In the spring of 1790, having purchased land near Old Fort Schuyler, John Post removed from Schenectady to present Utica. At Schenectady he loaded merchandise, furniture, provisions and building material on boats. With himself, his wife and children and a carpenter as passenger and a crew of boatmen, he slowly came up the Mohawk, making the trip of 80 miles in nine days. "So deep was the mud in the road, now Genesee street, that the children had to be carried to the big 'palace' previously erected. The persons then residing here [1790] were Uriah Alverson, John Cunningham, John Christman and Widow Damuth and their families and probably some others."

Post erected a frame three-story warehouse on the river and later one near the Genesee street river bridge. Post owned a fleet of Mohawk river boats which were engaged in transporting merchandise and in bringing settlers and their effects from Schenectady to Utica. Three of these were Mohawk river packet boats, fitted with covers and seats, which carried passengers only, this transportation being preferred by many to the stages on the rough river roads.

Post built a store and had an important trading post and business here until he was burned out in 1806, which disaster ruined him and he died in poverty in 1830.

Settlers came rapidly to ld fort Schuyler after Post's settlement in 1790 and by 1795 there was a thriving busy little village here with log and frame houses, stores, taverns and shops of various kinds.

In 1792 a bridge was built across the Mohawk, near First and Second streets, and a stage route was established running from Albany and Schenectady to Utica and Whitestown. This route was extended westward over the Genesee road (later Seneca Road) to Geneva in 1794.

  

First Mohawk Valley Newspaper, 1793.

In 1793 the first Mohawk valley newspaper was founded at the settlement of New Hartford, to the south, then a larger settlement than Old Fort Schuyler. This was the Whitestown Gazette, which was removed to Utica later.
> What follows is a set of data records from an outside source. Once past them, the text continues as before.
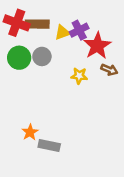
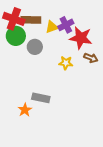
red star: (97, 46) -> (81, 38), turned -30
green circle: (19, 58) -> (16, 36), moved
gray rectangle: (49, 145) -> (41, 98), moved

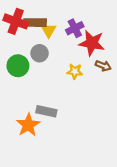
yellow triangle: (52, 27) -> (49, 30), moved, turned -40
green circle: (16, 36) -> (18, 66), moved
orange star: (25, 110) -> (28, 125), size x1.5

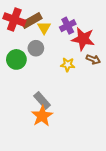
brown rectangle: (35, 23) -> (32, 21), turned -30
gray rectangle: (46, 111) -> (42, 101), turned 36
orange star: (28, 125) -> (42, 116), moved

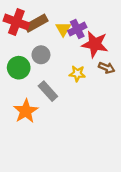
yellow triangle: (44, 28) -> (63, 29), moved
gray rectangle: (42, 101) -> (48, 91), moved
orange star: (42, 116) -> (26, 111), moved

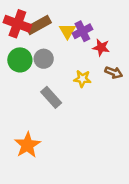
red star: (95, 44) -> (101, 47), size x0.6
green circle: (19, 68) -> (20, 60), moved
orange star: (26, 111) -> (27, 145), moved

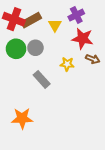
purple cross: (82, 31) -> (76, 15), moved
red star: (101, 47) -> (82, 39), size x1.5
orange star: (27, 145) -> (22, 118), turned 30

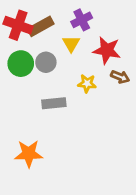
purple cross: (76, 15) -> (82, 20), moved
yellow triangle: (55, 25) -> (71, 44), moved
gray rectangle: (42, 79) -> (54, 103), turned -54

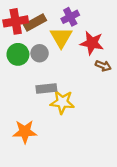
red cross: (18, 25) -> (16, 21), turned -30
yellow triangle: (71, 44) -> (61, 37), size x1.5
yellow star: (87, 83) -> (62, 102), moved, size x1.5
In 1793 the First Presbyterian church was organized. In 1801 the Welsh Presbyterians had a church here and Trinity Episcopal church was begun.

River, bridge and highway improvements of 1797 boomed Utica, which became a great travel center by both routes. In that year $2,200 was appropriated by the state for the improvement of the "great Genesee road" between "Old Fort Schuyler" and Geneva. From this great road, its city section, Genesee street, takes its name. The same year a river bridge was erected at the foot of Genesee street at a cost of $400.

  

Baggs Hotel, Utica, 1813.
The oldest large hotel in New York state, continuously
open since Moses Bagg built the first log tavern here in
1797.  Buses run to all points of the compass from Baggs
Square, on the west side of this famous old hotel.

Utica Village, 1798.

In 1796 there were 35 houses here and in 1798, when the place was incorporated as a village, there were 50 houses, with over 200 people here. The name of the place had been Old Fort Schuyler from 1758 to 1798. A number of prospective were suggested and written on slips. The name drawn from these was that of Utica.
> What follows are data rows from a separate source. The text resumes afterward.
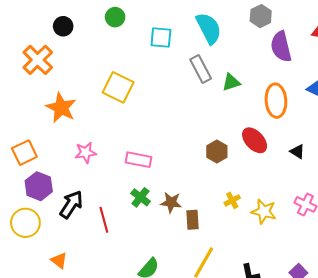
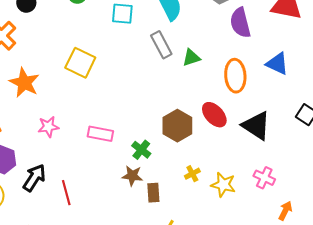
brown hexagon: (217, 152) -> (177, 126), size x1.4
black triangle: (297, 152) -> (256, 126), size x2.0
green cross: (141, 197) -> (141, 150), moved

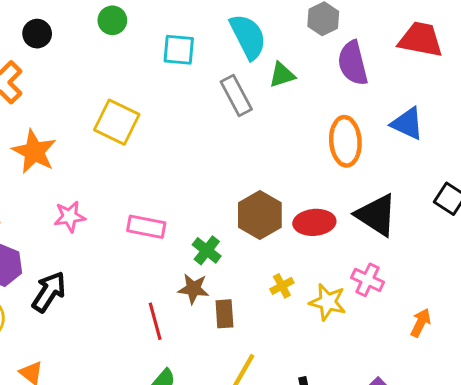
green triangle: (191, 58) -> (282, 75), moved
red ellipse: (214, 115) -> (314, 222), moved, turned -52
pink cross: (264, 178) -> (368, 280), moved
red line: (66, 193) -> (155, 321), moved
orange arrow: (285, 211) -> (421, 323), moved

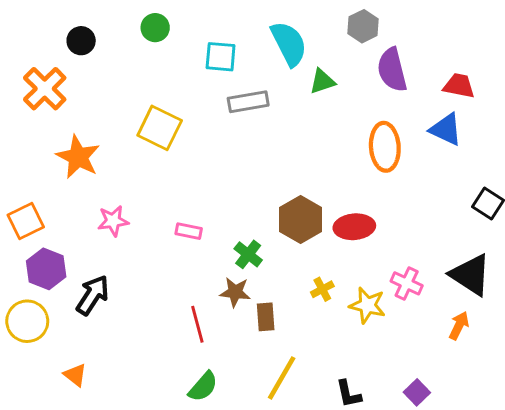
red trapezoid: (421, 39) -> (459, 86), moved, size x0.7
gray rectangle: (236, 96) -> (248, 102), moved, turned -72
black triangle: (376, 215) -> (471, 275), moved
pink rectangle: (146, 227) -> (189, 231), size x0.7

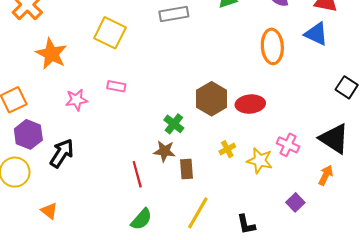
pink rectangle: (189, 231) -> (116, 86), moved
purple square: (417, 392) -> (295, 202), moved

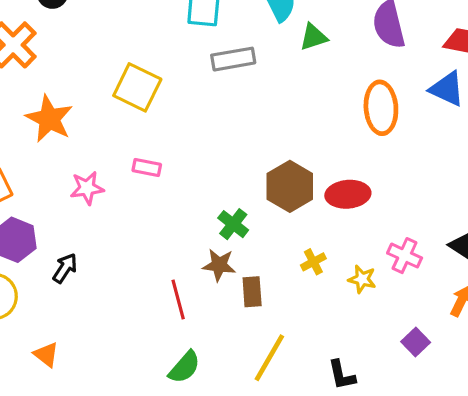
black arrow: (62, 153) -> (65, 268), size x0.7
yellow star: (260, 161) -> (362, 279), size x0.7

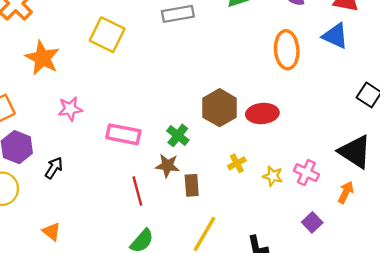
pink rectangle: (147, 168) -> (123, 134), moved, size x1.6
pink cross: (405, 256) -> (306, 173), moved
orange triangle: (46, 355) -> (52, 232), moved

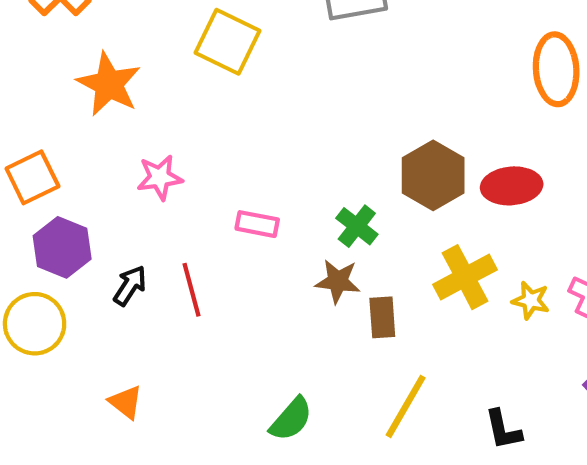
pink rectangle: (123, 134) -> (257, 224), size x0.7
yellow cross: (237, 163) -> (465, 277), size x1.8
red line: (137, 191) -> (191, 290), moved

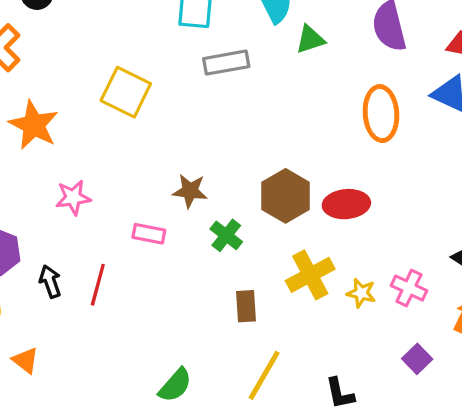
brown star: (338, 281) -> (190, 191), moved
black arrow: (130, 286) -> (50, 281), turned -52
red line: (191, 290) -> (98, 285), turned 30
orange triangle: (126, 402) -> (25, 360), moved

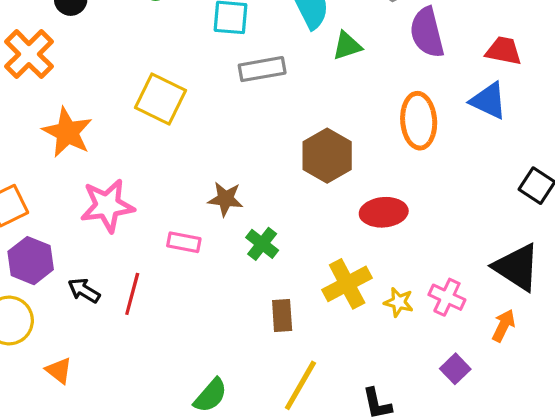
brown hexagon: (286, 196) -> (327, 156), moved
pink star: (73, 197) -> (107, 206), size x1.5
black arrow: (50, 281) -> (84, 291), turned -40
In 1797 the schoolhouse was enlarged, after which union church services were held herein.

In 1798, Moses Bagg, a blacksmith, opened the original Baggs Hotel. The present south end of the Baggs was built (1813) around the first log structure without interruption to business and Baggs Hotel is probably the oldest large hotel, with a continuous existence, in the United States.
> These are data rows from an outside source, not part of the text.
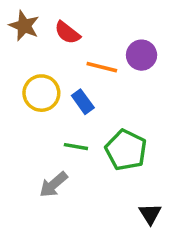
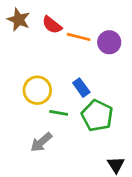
orange line: (102, 67) -> (79, 37), moved
yellow circle: (41, 93) -> (37, 90), moved
blue rectangle: (83, 102) -> (81, 88), moved

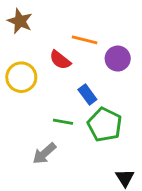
red semicircle: (52, 25) -> (60, 60), moved
purple circle: (109, 42) -> (118, 59), moved
yellow circle: (37, 90) -> (21, 77), moved

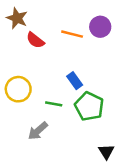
purple circle: (118, 59) -> (100, 27), moved
red semicircle: (60, 60) -> (35, 40), moved
yellow circle: (21, 77) -> (18, 89), moved

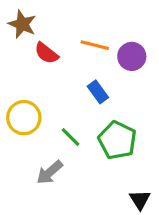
purple circle: (100, 27) -> (132, 56), moved
blue rectangle: (75, 81) -> (98, 92), moved
green line: (54, 104) -> (71, 137), turned 35

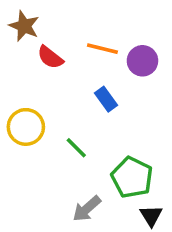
green pentagon: (117, 140) -> (132, 177), moved
gray arrow: (50, 172) -> (87, 209), moved

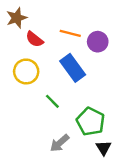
brown star: (24, 26) -> (17, 18), turned 30
blue rectangle: (106, 99) -> (73, 68), size x1.6
yellow circle: (26, 127) -> (26, 71), moved

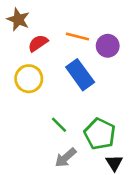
brown star: (17, 18) -> (18, 19), turned -30
red semicircle: (34, 39) -> (38, 43), turned 108
green line: (52, 101) -> (59, 125), moved

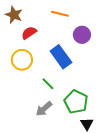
orange line: (77, 37) -> (60, 14), moved
green line: (59, 125) -> (48, 84), moved
gray arrow: (66, 158) -> (44, 109), moved

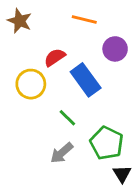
red semicircle: (29, 33) -> (55, 57), moved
In 1798 Oneida county was formed and, on April 3, 1798, Old Fort Schuyler was incorporated as a village with the name of Utica. Utica and Whitestown were the county seats or "shire towns" until 1854, when Utica and Rome became the half shire towns with court held at both places.

In 1804 Utica had 120 houses and buildings and had become an important little town with four tanneries, two nail factories, two breweries, a hat factory, and a cabinet maker, watchmaker, potter, shoemaker, rope maker, besides other shops, stores, taverns, two churches, a school house, barns and other buildings.

  

Seneca Road, 1800.

The building of the Genesee street river bridge in 1797, the improvement of the Mohawk Turnpike and the construction of the Seneca Road (formerly the Genesee road) westward from Utica, both in 1800, "were among the first movements which gave Utica a start and secured for it a share of the business heretofore monopolized by Rome and other places in this vicinity." The frontier village of Utica grew rapidly thereafter.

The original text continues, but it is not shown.